There are, of course, differences between what a five-year-old and a ten-year-old and a sixteen-year-old might contribute. But the common thread is that we need all their ideas and agency in this fight. With that said, here are three unsolicited tips for talking to kids about politics.

1. Follow their lead in what they want to talk about and when.

Follow what excites them, what they ask questions about, and what they have opinions about.

My three-year-old first got enchanted by Bernie when I had the Democratic debate on during dinner. I explained that these people all have different ideas about what we need to do to make the world a better place, and that I liked that guy named Bernie Sanders because he says a lot of things that make sense to me.

For the next half hour, my son grilled me about other candidates throughout the debate. “Do you like that guy?” he asked when Cory Booker was speaking. “Not so much,” I replied. “Why? What does he say?” “Do you like her?” he asked of Elizabeth Warren. “Well, I don’t think what she’s saying is true,” I responded. “Why not? What is she saying? What is true?” Then Bernie would talk. “Is that Brownie Sander [his first name for him]? What does he say?”

These questions would go on and on, and I realized that he was learning that there are different ideas out there, and that we can argue them out. And that his mom prefers the kind of grouchy one who shakes his finger and tells the truth about the problems in the world.

2. Be thoughtful about what makes things clearer for them and what is more than they can handle.

So many of the world’s problems are genuinely terrifying: children in cages, the world heating up, police violence against people of color. Many children don’t have the luxury of picking and choosing which of these issues they’d like to think about. But, to the extent that you and your kids have a choice, take advantage of it to help them engage with the world at a pace that they can handle. There’s no formula for this. But as adults, we can do our best to pay attention to when they are excitedly participating in a conversation and when their eyes glaze over.
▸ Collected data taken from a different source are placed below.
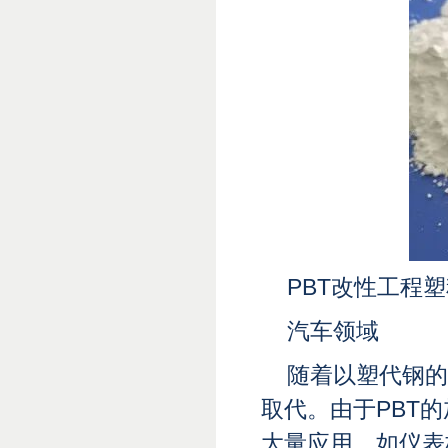
PBT改性工程
汽车领域
随着以塑代钢的
取代。由于PBT
大量应用，如仪表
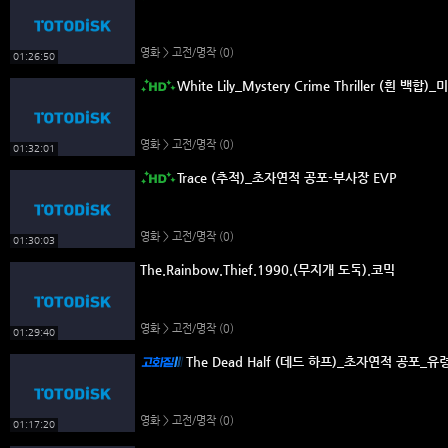
영화 > 고전/명작
(0)
01:26:50
White Lily_Mystery Crime Thriller (흰 
영화 > 고전/명작
(0)
01:32:01
Trace (추적)_초자연적 공포-부사장 EVP
영화 > 고전/명작
(0)
01:30:03
The.Rainbow.Thief.1990.(무지개 도둑).코믹
영화 > 고전/명작
(0)
01:29:40
The Dead Half (데드 하프)_초자연적 공포_유
영화 > 고전/명작
(0)
01:17:20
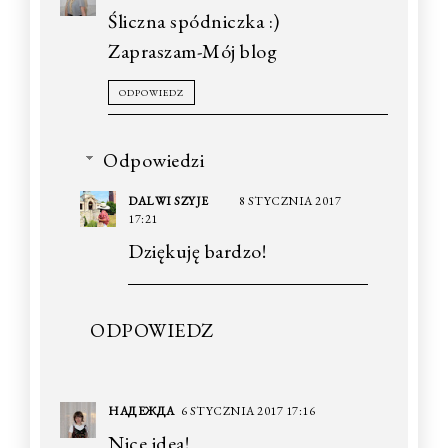
Śliczna spódniczka :)
Zapraszam-Mój blog
ODPOWIEDZ
Odpowiedzi
DALWI SZYJE
8 STYCZNIA 2017
17:21
Dziękuję bardzo!
ODPOWIEDZ
НАДЕЖДА
6 STYCZNIA 2017 17:16
Nice idea!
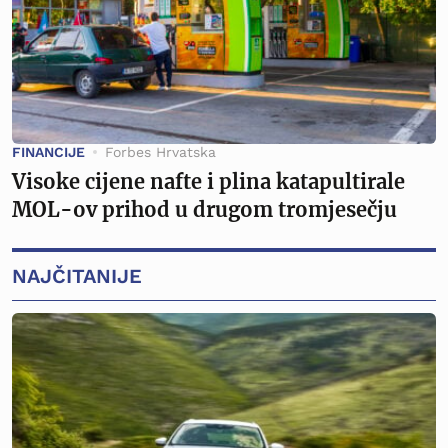
FINANCIJE
Forbes Hrvatska
Visoke cijene nafte i plina katapultirale
MOL-ov prihod u drugom tromjesečju
NAJČITANIJE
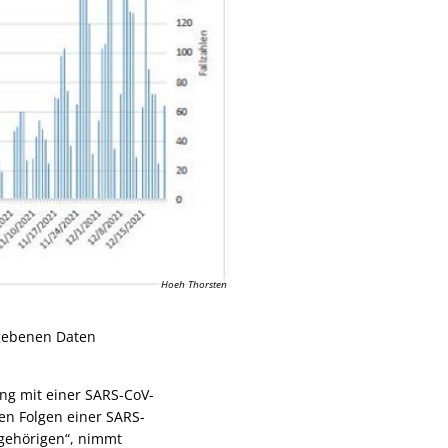
Hoeh Thorsten
egebenen Daten
ng mit einer SARS-CoV-
en Folgen einer SARS-
Angehörigen“, nimmt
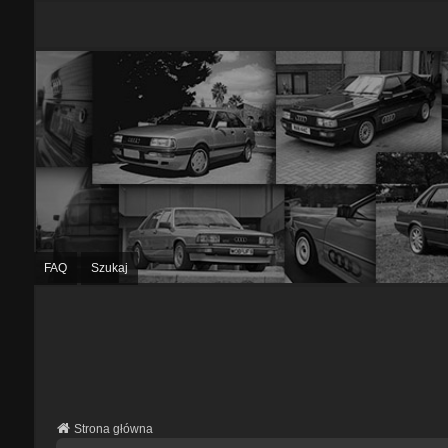
FAQ
Szukaj
Strona główna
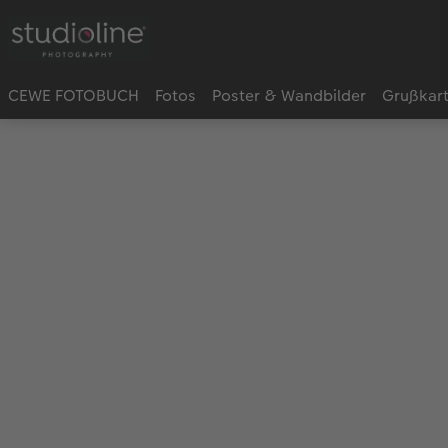
CEWE FOTOBUCH
Fotos
Poster & Wandbilder
Grußkar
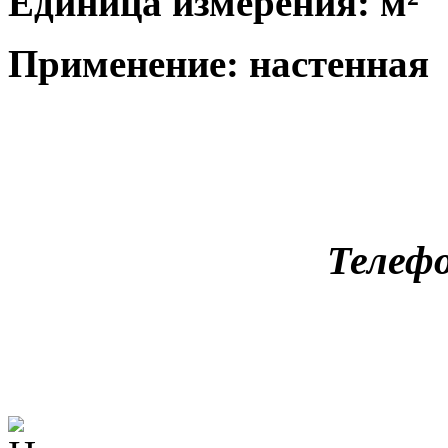
Единица измерения: м²
Применение: настенная
Телефо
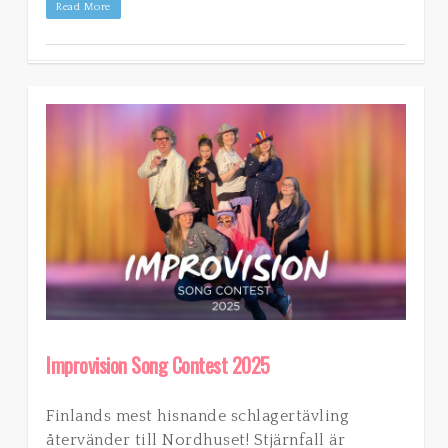
Read More
Improvision Song Contest 2025
Finlands mest hisnande schlagertävling
återvänder till Nordhuset! Stjärnfall är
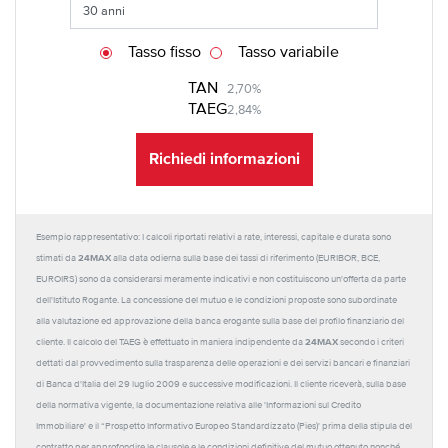
Tasso fisso
Tasso variabile
TAN
2,70%
TAEG
2,84%
Richiedi informazioni
Esempio rappresentativo: I calcoli riportati relativi a rate, interessi, capitale e durata sono
24MAX
stimati da
alla data odierna sulla base dei tassi di riferimento (EURIBOR, BCE,
EUROIRS) sono da considerarsi meramente indicativi e non costituiscono un'offerta da parte
dell'Istituto Rogante. La concessione del mutuo e le condizioni proposte sono subordinate
alla valutazione ed approvazione della banca erogante sulla base del profilo finanziario del
24MAX
cliente. Il calcolo del TAEG è effettuato in maniera indipendente da
secondo i criteri
dettati dal provvedimento sulla trasparenza delle operazioni e dei servizi bancari e finanziari
di Banca d'Italia del 29 luglio 2009 e successive modificazioni. Il cliente riceverà, sulla base
della normativa vigente, la documentazione relativa alle 'Informazioni sul Credito
Immobiliare' e il “Prospetto Informativo Europeo Standardizzato (Pies)' prima della stipula del
contratto per approfondire le clausole e le condizioni definitive del mutuo ottenuto nonché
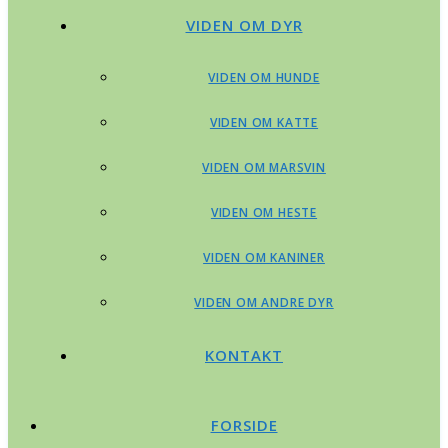
VIDEN OM DYR
VIDEN OM HUNDE
VIDEN OM KATTE
VIDEN OM MARSVIN
VIDEN OM HESTE
VIDEN OM KANINER
VIDEN OM ANDRE DYR
KONTAKT
FORSIDE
When my family headed to the climate strike together, my son was pretty jazzed at the idea of a protest — that we would be getting together with lots and lots of other people who want to shout out together about the things we want to change. We talked about the earth and needing to take care of it, and that right now it’s not being taken care of well.

When I broached the subject of global warming, I quickly backed off. The look on his face told me that it was incomprehensible. Not because I got into the weeds of the science (I didn’t), but because it was just too scary and life-threatening of an idea to drop on a three-year-old.
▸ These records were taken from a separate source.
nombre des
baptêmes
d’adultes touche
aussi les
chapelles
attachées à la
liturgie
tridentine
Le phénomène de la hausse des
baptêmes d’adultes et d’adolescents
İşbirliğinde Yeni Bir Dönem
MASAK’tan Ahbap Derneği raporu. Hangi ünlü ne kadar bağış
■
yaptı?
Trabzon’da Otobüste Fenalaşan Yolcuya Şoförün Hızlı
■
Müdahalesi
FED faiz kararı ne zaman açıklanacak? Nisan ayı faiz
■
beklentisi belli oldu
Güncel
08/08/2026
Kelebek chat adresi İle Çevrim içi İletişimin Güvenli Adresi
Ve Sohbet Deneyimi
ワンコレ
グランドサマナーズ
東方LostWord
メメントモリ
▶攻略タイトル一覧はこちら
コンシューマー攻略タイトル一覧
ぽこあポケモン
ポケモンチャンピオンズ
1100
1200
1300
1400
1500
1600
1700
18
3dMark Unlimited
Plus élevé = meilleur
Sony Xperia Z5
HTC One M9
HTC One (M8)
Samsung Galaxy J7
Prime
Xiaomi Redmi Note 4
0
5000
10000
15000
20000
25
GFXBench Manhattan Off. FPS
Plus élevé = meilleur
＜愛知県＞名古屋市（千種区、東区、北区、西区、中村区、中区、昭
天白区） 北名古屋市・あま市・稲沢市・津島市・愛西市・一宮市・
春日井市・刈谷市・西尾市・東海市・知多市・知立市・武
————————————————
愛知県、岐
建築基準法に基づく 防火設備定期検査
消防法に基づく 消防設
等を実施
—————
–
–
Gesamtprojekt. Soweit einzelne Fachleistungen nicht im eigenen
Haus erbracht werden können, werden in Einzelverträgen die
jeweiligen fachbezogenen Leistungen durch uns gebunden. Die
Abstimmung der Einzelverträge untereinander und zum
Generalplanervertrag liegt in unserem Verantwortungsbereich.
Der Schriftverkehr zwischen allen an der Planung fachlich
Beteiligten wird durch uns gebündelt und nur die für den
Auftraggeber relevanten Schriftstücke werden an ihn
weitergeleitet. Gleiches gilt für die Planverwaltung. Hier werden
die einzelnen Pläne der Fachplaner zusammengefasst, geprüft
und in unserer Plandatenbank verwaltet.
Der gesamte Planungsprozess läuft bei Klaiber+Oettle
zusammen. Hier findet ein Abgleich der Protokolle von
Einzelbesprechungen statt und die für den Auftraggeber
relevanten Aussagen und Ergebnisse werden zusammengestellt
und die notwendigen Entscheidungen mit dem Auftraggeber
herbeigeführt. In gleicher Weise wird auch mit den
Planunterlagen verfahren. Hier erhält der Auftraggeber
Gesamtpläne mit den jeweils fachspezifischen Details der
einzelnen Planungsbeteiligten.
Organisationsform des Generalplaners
I stopped there. We had broached the question of the environment, and he was interested in the idea that the earth is something we not only live on but take care of. We talked about how good trains are because it means we can all use them together and not bother the planet too much. This only increased his love of trains. Better to save the really scary stuff for when he’s better equipped to handle it.
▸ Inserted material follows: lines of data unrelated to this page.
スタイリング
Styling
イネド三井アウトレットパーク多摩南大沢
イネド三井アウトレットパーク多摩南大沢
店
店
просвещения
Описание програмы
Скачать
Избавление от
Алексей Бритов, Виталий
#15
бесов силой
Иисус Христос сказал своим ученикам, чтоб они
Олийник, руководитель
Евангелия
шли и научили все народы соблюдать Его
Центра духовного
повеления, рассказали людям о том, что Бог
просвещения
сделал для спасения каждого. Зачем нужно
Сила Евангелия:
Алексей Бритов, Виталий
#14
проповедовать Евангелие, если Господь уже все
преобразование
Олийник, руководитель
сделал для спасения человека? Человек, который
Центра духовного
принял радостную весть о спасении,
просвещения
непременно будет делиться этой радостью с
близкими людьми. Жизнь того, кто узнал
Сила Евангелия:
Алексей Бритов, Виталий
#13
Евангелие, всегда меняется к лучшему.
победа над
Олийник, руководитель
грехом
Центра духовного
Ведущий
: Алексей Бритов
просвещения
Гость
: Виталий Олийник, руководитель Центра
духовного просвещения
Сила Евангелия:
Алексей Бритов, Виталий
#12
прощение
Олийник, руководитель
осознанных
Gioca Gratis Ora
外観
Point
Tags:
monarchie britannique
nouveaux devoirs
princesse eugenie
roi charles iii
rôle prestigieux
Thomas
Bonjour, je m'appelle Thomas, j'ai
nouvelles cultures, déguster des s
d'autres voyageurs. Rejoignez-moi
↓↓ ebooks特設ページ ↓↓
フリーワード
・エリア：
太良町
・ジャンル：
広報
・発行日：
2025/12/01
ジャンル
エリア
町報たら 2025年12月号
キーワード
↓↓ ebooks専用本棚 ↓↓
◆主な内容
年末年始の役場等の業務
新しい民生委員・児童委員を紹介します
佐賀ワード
3. We are fully capable of making the world better than it is now.

All of our problems are temporary and completely human-made. Things are really wrong, but the cause lies in how the system is currently set up, and not in anything timeless or intrinsic to humankind. We are part of a movement that knows we can do better. Letting this perspective frame conversations — that many of us are working together to right what’s wrong in the world — helps keep both you and your kid from getting sunk in hopelessness.

It’s this last point that got my son really excited about Bernie. When I come home from canvassing for our first socialist president, my son asks me about Bernie — about what he says, about why I like him. The questions go on. “Well,” I explained, “Bernie wants to help fix the things that aren’t working well right now.” “Like what? What’s not working well?” he responds. And off we go.

Bernie’s campaign has amassed unparalleled youth support. Young children, too, understand that everyone should have enough to eat, be able to go to school, and see a doctor anytime they need to. The truth is that Bernie’s politics aren’t so much partisan as they are common sense to human beings and our intrinsic sense of justice and fairness. Children understand this. So talk to them about it.